(Beginning of Input records)
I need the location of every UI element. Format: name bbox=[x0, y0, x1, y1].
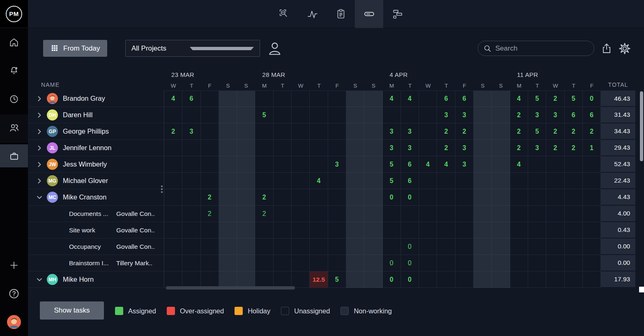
day-cell[interactable] bbox=[546, 173, 564, 189]
search-input[interactable] bbox=[495, 44, 577, 53]
day-cell[interactable] bbox=[510, 173, 528, 189]
day-cell[interactable] bbox=[328, 123, 346, 140]
day-cell[interactable] bbox=[201, 123, 219, 140]
sidebar-item-home[interactable] bbox=[0, 31, 28, 54]
day-cell[interactable] bbox=[164, 222, 182, 239]
day-cell[interactable] bbox=[328, 222, 346, 239]
day-cell[interactable]: 3 bbox=[401, 123, 419, 140]
sidebar-item-profile[interactable] bbox=[0, 311, 28, 334]
day-cell[interactable]: 4 bbox=[401, 90, 419, 107]
day-cell[interactable] bbox=[182, 173, 200, 189]
day-cell[interactable] bbox=[546, 222, 564, 239]
tab-gantt[interactable] bbox=[383, 0, 412, 28]
day-cell[interactable] bbox=[583, 239, 601, 255]
day-cell[interactable] bbox=[274, 107, 292, 123]
day-cell[interactable] bbox=[292, 206, 310, 222]
day-cell[interactable]: 2 bbox=[164, 123, 182, 140]
day-cell[interactable] bbox=[292, 255, 310, 271]
day-cell[interactable] bbox=[510, 271, 528, 288]
day-cell[interactable]: 3 bbox=[546, 107, 564, 123]
day-cell[interactable] bbox=[219, 255, 237, 271]
day-cell[interactable] bbox=[492, 206, 510, 222]
expand-row-chevron[interactable] bbox=[36, 112, 47, 118]
day-cell[interactable]: 5 bbox=[528, 123, 546, 140]
project-filter-dropdown[interactable]: All Projects bbox=[125, 40, 260, 57]
day-cell[interactable] bbox=[237, 189, 255, 206]
day-cell[interactable] bbox=[546, 239, 564, 255]
day-cell[interactable] bbox=[546, 206, 564, 222]
day-cell[interactable] bbox=[546, 271, 564, 288]
day-cell[interactable] bbox=[219, 173, 237, 189]
from-today-button[interactable]: From Today bbox=[43, 40, 107, 57]
day-cell[interactable] bbox=[237, 206, 255, 222]
day-cell[interactable] bbox=[455, 189, 474, 206]
day-cell[interactable]: 2 bbox=[546, 140, 564, 156]
day-cell[interactable] bbox=[419, 173, 437, 189]
day-cell[interactable] bbox=[310, 90, 328, 107]
tab-activity[interactable] bbox=[298, 0, 327, 28]
day-cell[interactable]: 3 bbox=[383, 140, 401, 156]
day-cell[interactable] bbox=[255, 90, 273, 107]
day-cell[interactable] bbox=[583, 271, 601, 288]
day-cell[interactable] bbox=[237, 107, 255, 123]
day-cell[interactable] bbox=[364, 173, 382, 189]
day-cell[interactable] bbox=[310, 206, 328, 222]
day-cell[interactable] bbox=[310, 222, 328, 239]
day-cell[interactable] bbox=[164, 206, 182, 222]
day-cell[interactable] bbox=[546, 189, 564, 206]
day-cell[interactable] bbox=[255, 222, 273, 239]
day-cell[interactable] bbox=[237, 140, 255, 156]
day-cell[interactable] bbox=[492, 239, 510, 255]
day-cell[interactable] bbox=[383, 107, 401, 123]
day-cell[interactable] bbox=[292, 156, 310, 173]
tab-workload[interactable] bbox=[355, 0, 383, 28]
day-cell[interactable] bbox=[565, 271, 583, 288]
day-cell[interactable] bbox=[437, 255, 455, 271]
day-cell[interactable] bbox=[201, 173, 219, 189]
day-cell[interactable]: 2 bbox=[546, 123, 564, 140]
day-cell[interactable]: 4 bbox=[510, 90, 528, 107]
day-cell[interactable] bbox=[237, 156, 255, 173]
day-cell[interactable]: 4 bbox=[164, 90, 182, 107]
day-cell[interactable] bbox=[364, 140, 382, 156]
day-cell[interactable] bbox=[455, 206, 474, 222]
day-cell[interactable] bbox=[364, 255, 382, 271]
day-cell[interactable]: 3 bbox=[528, 107, 546, 123]
day-cell[interactable] bbox=[328, 206, 346, 222]
day-cell[interactable] bbox=[474, 271, 492, 288]
day-cell[interactable] bbox=[474, 107, 492, 123]
day-cell[interactable] bbox=[328, 255, 346, 271]
day-cell[interactable]: 2 bbox=[565, 140, 583, 156]
expand-row-chevron[interactable] bbox=[36, 178, 47, 184]
day-cell[interactable] bbox=[237, 255, 255, 271]
tab-report[interactable] bbox=[327, 0, 355, 28]
day-cell[interactable] bbox=[328, 140, 346, 156]
day-cell[interactable] bbox=[474, 173, 492, 189]
day-cell[interactable] bbox=[219, 271, 237, 288]
sidebar-item-add[interactable] bbox=[0, 254, 28, 277]
day-cell[interactable]: 3 bbox=[455, 107, 474, 123]
day-cell[interactable] bbox=[255, 173, 273, 189]
day-cell[interactable]: 3 bbox=[455, 156, 474, 173]
day-cell[interactable] bbox=[201, 90, 219, 107]
day-cell[interactable] bbox=[164, 173, 182, 189]
day-cell[interactable]: 5 bbox=[383, 173, 401, 189]
day-cell[interactable] bbox=[528, 206, 546, 222]
day-cell[interactable]: 2 bbox=[583, 123, 601, 140]
expand-row-chevron[interactable] bbox=[36, 161, 47, 168]
day-cell[interactable]: 4 bbox=[383, 90, 401, 107]
day-cell[interactable] bbox=[310, 156, 328, 173]
day-cell[interactable] bbox=[565, 222, 583, 239]
day-cell[interactable]: 3 bbox=[401, 140, 419, 156]
day-cell[interactable] bbox=[583, 206, 601, 222]
day-cell[interactable] bbox=[201, 255, 219, 271]
day-cell[interactable]: 2 bbox=[510, 107, 528, 123]
day-cell[interactable] bbox=[182, 255, 200, 271]
day-cell[interactable] bbox=[346, 222, 364, 239]
day-cell[interactable] bbox=[255, 140, 273, 156]
day-cell[interactable] bbox=[565, 239, 583, 255]
day-cell[interactable]: 2 bbox=[510, 140, 528, 156]
day-cell[interactable] bbox=[437, 173, 455, 189]
day-cell[interactable]: 3 bbox=[328, 156, 346, 173]
day-cell[interactable] bbox=[401, 222, 419, 239]
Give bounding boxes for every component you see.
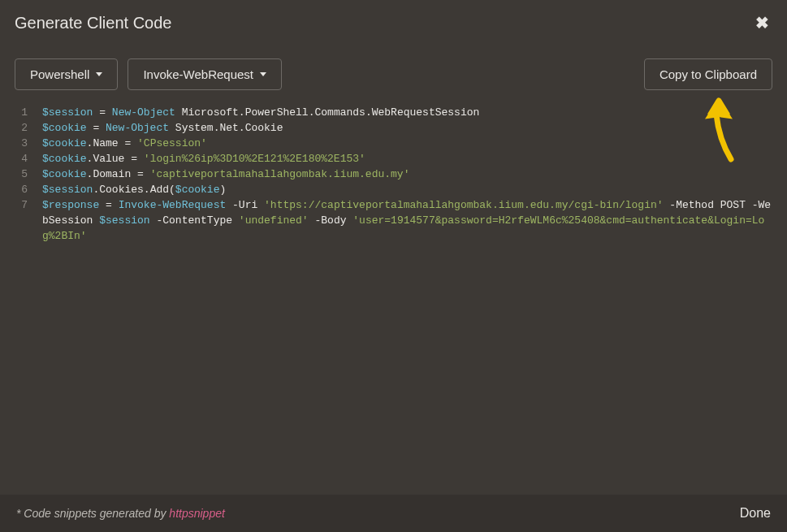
dialog-header: Generate Client Code ✖: [0, 0, 787, 44]
toolbar-left: Powershell Invoke-WebRequest: [15, 58, 282, 90]
done-button[interactable]: Done: [740, 506, 771, 521]
footer-prefix: * Code snippets generated by: [16, 507, 169, 520]
line-number: 4: [15, 151, 42, 167]
copy-label: Copy to Clipboard: [659, 67, 757, 81]
line-number: 7: [15, 197, 42, 244]
dialog-title: Generate Client Code: [15, 14, 171, 32]
code-line: 1$session = New-Object Microsoft.PowerSh…: [15, 105, 772, 120]
line-number: 5: [15, 167, 42, 182]
code-content: $cookie = New-Object System.Net.Cookie: [42, 120, 772, 136]
language-label: Powershell: [30, 67, 89, 81]
code-content: $response = Invoke-WebRequest -Uri 'http…: [42, 197, 772, 244]
footer-credit: * Code snippets generated by httpsnippet: [16, 507, 225, 520]
code-content: $cookie.Value = 'login%26ip%3D10%2E121%2…: [42, 151, 772, 167]
code-line: 4$cookie.Value = 'login%26ip%3D10%2E121%…: [15, 151, 772, 167]
code-content: $cookie.Name = 'CPsession': [42, 136, 772, 151]
variant-label: Invoke-WebRequest: [143, 67, 253, 81]
code-line: 2$cookie = New-Object System.Net.Cookie: [15, 120, 772, 136]
variant-dropdown[interactable]: Invoke-WebRequest: [128, 58, 282, 90]
line-number: 2: [15, 120, 42, 136]
code-line: 3$cookie.Name = 'CPsession': [15, 136, 772, 151]
code-content: $session = New-Object Microsoft.PowerShe…: [42, 105, 772, 120]
chevron-down-icon: [96, 72, 102, 76]
dialog-footer: * Code snippets generated by httpsnippet…: [0, 495, 787, 532]
code-line: 5$cookie.Domain = 'captiveportalmahallah…: [15, 167, 772, 182]
toolbar: Powershell Invoke-WebRequest Copy to Cli…: [0, 44, 787, 98]
language-dropdown[interactable]: Powershell: [15, 58, 118, 90]
code-content: $session.Cookies.Add($cookie): [42, 182, 772, 197]
close-icon[interactable]: ✖: [755, 13, 769, 32]
httpsnippet-link[interactable]: httpsnippet: [169, 507, 225, 520]
copy-button[interactable]: Copy to Clipboard: [644, 58, 772, 90]
line-number: 3: [15, 136, 42, 151]
code-snippet[interactable]: 1$session = New-Object Microsoft.PowerSh…: [0, 98, 787, 244]
code-line: 7$response = Invoke-WebRequest -Uri 'htt…: [15, 197, 772, 244]
line-number: 6: [15, 182, 42, 197]
code-content: $cookie.Domain = 'captiveportalmahallahg…: [42, 167, 772, 182]
line-number: 1: [15, 105, 42, 120]
code-line: 6$session.Cookies.Add($cookie): [15, 182, 772, 197]
chevron-down-icon: [260, 72, 266, 76]
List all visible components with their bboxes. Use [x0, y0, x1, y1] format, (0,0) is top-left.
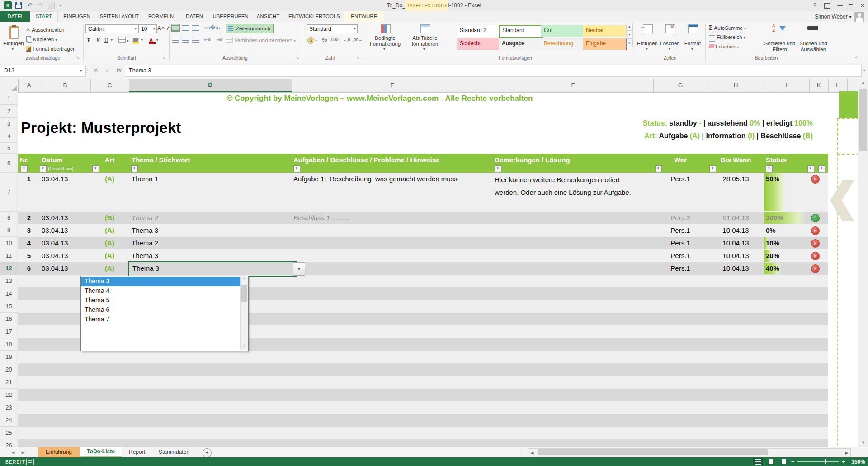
validation-dropdown-button[interactable]: ▼: [293, 262, 305, 276]
cell-bis[interactable]: 10.04.13: [708, 262, 764, 275]
gallery-down-button[interactable]: ▼: [626, 31, 633, 39]
cell-wer[interactable]: Pers.1: [653, 262, 708, 275]
row-header-23[interactable]: 23: [0, 401, 18, 414]
cell-bis[interactable]: 28.05.13: [708, 173, 764, 185]
cell-datum[interactable]: 03.04.13: [42, 173, 68, 185]
cancel-entry-icon[interactable]: ✕: [90, 66, 101, 75]
currency-button[interactable]: $ ▾: [307, 35, 317, 44]
close-button[interactable]: ✕: [858, 1, 867, 10]
cell-bis[interactable]: 10.04.13: [708, 224, 764, 237]
cell-status[interactable]: 100%: [766, 212, 783, 224]
row-header-12[interactable]: 12: [0, 262, 19, 275]
scroll-thumb[interactable]: [538, 449, 768, 455]
col-header-D[interactable]: D: [129, 79, 292, 92]
align-middle-icon[interactable]: [182, 24, 189, 31]
cell-thema[interactable]: Thema 2: [132, 237, 158, 249]
decrease-indent-icon[interactable]: ⇤≡: [204, 35, 211, 44]
minimize-button[interactable]: —: [835, 1, 844, 10]
font-family-select[interactable]: Calibri▾: [85, 24, 138, 33]
status-cross-icon[interactable]: ✕: [811, 226, 820, 235]
tab-entwurf[interactable]: ENTWURF: [344, 11, 384, 22]
col-header-B[interactable]: B: [40, 79, 91, 92]
row-header-18[interactable]: 18: [0, 338, 18, 351]
cell-bis[interactable]: 01.04.13: [708, 212, 764, 224]
confirm-entry-icon[interactable]: ✓: [102, 66, 113, 75]
redo-button[interactable]: ↷: [36, 1, 45, 9]
scroll-up-icon[interactable]: ⌃: [241, 276, 248, 284]
cell-bemerkung[interactable]: Hier können weitere Bemerkungen notiert …: [495, 174, 632, 199]
status-cross-icon[interactable]: ✕: [811, 252, 820, 260]
cell-art[interactable]: (A): [90, 262, 129, 275]
align-center-icon[interactable]: [182, 37, 189, 43]
font-size-select[interactable]: 10▾: [138, 24, 157, 33]
restore-button[interactable]: [846, 1, 855, 10]
bold-button[interactable]: F: [87, 36, 90, 45]
dropdown-item[interactable]: Thema 7: [81, 315, 243, 324]
filter-button-status[interactable]: [766, 165, 773, 172]
cell-datum[interactable]: 03.04.13: [42, 262, 68, 275]
cell-wer[interactable]: Pers.1: [653, 173, 708, 185]
row-header-7[interactable]: 7: [0, 173, 18, 212]
scroll-left-icon[interactable]: ◀: [530, 451, 534, 455]
filter-button-bemerkungen[interactable]: [495, 165, 501, 172]
sheet-nav-left-icon[interactable]: ◀: [10, 450, 16, 455]
scroll-down-icon[interactable]: ⌄: [241, 342, 248, 350]
dropdown-item[interactable]: Thema 6: [81, 305, 243, 315]
cell-art[interactable]: (A): [90, 237, 129, 249]
cell-nr[interactable]: 1: [18, 173, 40, 185]
filter-button-aufgaben[interactable]: [293, 165, 300, 172]
expand-formula-bar-button[interactable]: ▾: [859, 66, 868, 75]
zoom-slider-thumb[interactable]: [825, 459, 826, 464]
col-header-H[interactable]: H: [708, 79, 764, 92]
cell-thema[interactable]: Thema 3: [132, 249, 158, 262]
cell-nr[interactable]: 3: [18, 224, 40, 237]
qat-customize-button[interactable]: ▾: [57, 1, 63, 9]
undo-button[interactable]: ↶: [25, 1, 34, 9]
name-box[interactable]: D12▾: [0, 65, 86, 77]
cell-wer[interactable]: Pers.1: [653, 237, 708, 249]
status-cross-icon[interactable]: ✕: [811, 264, 820, 273]
tab-ansicht[interactable]: ANSICHT: [251, 11, 285, 22]
clipboard-dialog-launcher[interactable]: ↘: [75, 55, 80, 61]
cell-datum[interactable]: 03.04.13: [42, 249, 68, 262]
align-top-icon[interactable]: [172, 24, 179, 31]
row-header-19[interactable]: 19: [0, 351, 18, 363]
underline-dropdown[interactable]: ▾: [111, 36, 113, 45]
normal-view-icon[interactable]: [753, 458, 763, 465]
row-header-10[interactable]: 10: [0, 237, 18, 249]
italic-button[interactable]: K: [96, 36, 100, 45]
orientation-button[interactable]: ab�ū▾: [204, 23, 220, 32]
row-header-20[interactable]: 20: [0, 363, 18, 376]
sheet-tab-stammdaten[interactable]: Stammdaten: [152, 447, 196, 457]
cell-art[interactable]: (A): [90, 173, 129, 185]
save-icon[interactable]: [15, 2, 22, 9]
align-bottom-icon[interactable]: [192, 24, 199, 31]
filter-button-bis-wann[interactable]: [709, 165, 716, 172]
cell-bis[interactable]: 10.04.13: [708, 237, 764, 249]
new-sheet-button[interactable]: +: [203, 448, 212, 457]
row-header-4[interactable]: 4: [0, 130, 18, 143]
tab-daten[interactable]: DATEN: [179, 11, 210, 22]
zoom-slider[interactable]: [797, 461, 839, 462]
filter-button-art[interactable]: [92, 165, 99, 172]
tab-ueberpruefen[interactable]: ÜBERPRÜFEN: [210, 11, 251, 22]
gallery-more-button[interactable]: ⩛: [626, 39, 633, 47]
filter-button-extra[interactable]: [818, 165, 825, 172]
row-header-14[interactable]: 14: [0, 287, 18, 300]
merge-center-button[interactable]: Verbinden und zentrieren ▾: [226, 36, 296, 45]
help-button[interactable]: ?: [810, 1, 819, 10]
increase-indent-icon[interactable]: ⇥≡: [216, 35, 222, 44]
cell-wer[interactable]: Pers.1: [653, 249, 708, 262]
cell-thema[interactable]: Thema 2: [132, 212, 158, 224]
sort-filter-button[interactable]: AZ Sortieren und Filtern: [764, 24, 796, 55]
cell-nr[interactable]: 6: [18, 262, 40, 275]
user-name[interactable]: Simon Weber ▾: [815, 12, 852, 21]
style-ausgabe[interactable]: Ausgabe: [499, 38, 542, 50]
fill-color-button[interactable]: ▾: [133, 36, 141, 45]
percent-style-button[interactable]: %: [322, 35, 327, 44]
format-painter-button[interactable]: Format übertragen: [26, 44, 75, 53]
tab-datei[interactable]: DATEI: [0, 11, 30, 22]
zoom-level[interactable]: 150%: [850, 459, 865, 465]
format-as-table-button[interactable]: Als Tabelle formatieren ▾: [407, 24, 443, 55]
insert-function-icon[interactable]: fx: [113, 66, 124, 75]
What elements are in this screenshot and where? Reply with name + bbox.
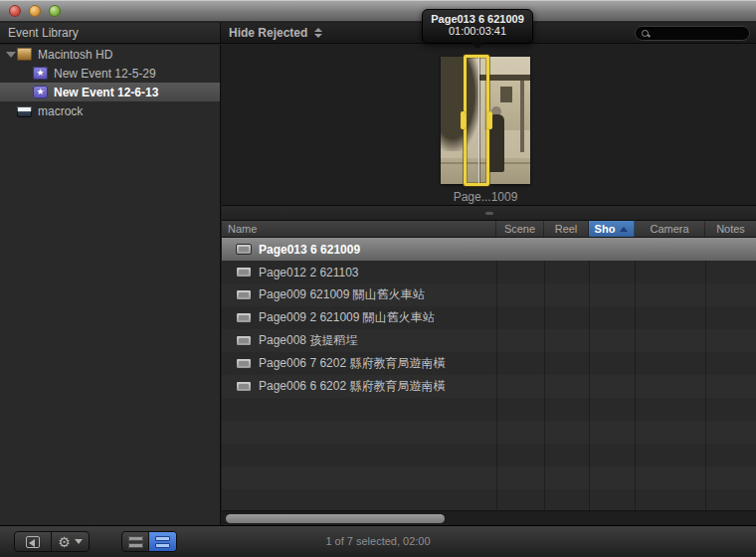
(End of Input records)
### Problem statement
Copy, from the lines above, each one that holds "login".

### Result below
code-content: $cookie.Value = 'login%26ip%3D10%2E121%2…: [42, 151, 772, 167]
code-line: 4$cookie.Value = 'login%26ip%3D10%2E121%…: [15, 151, 772, 167]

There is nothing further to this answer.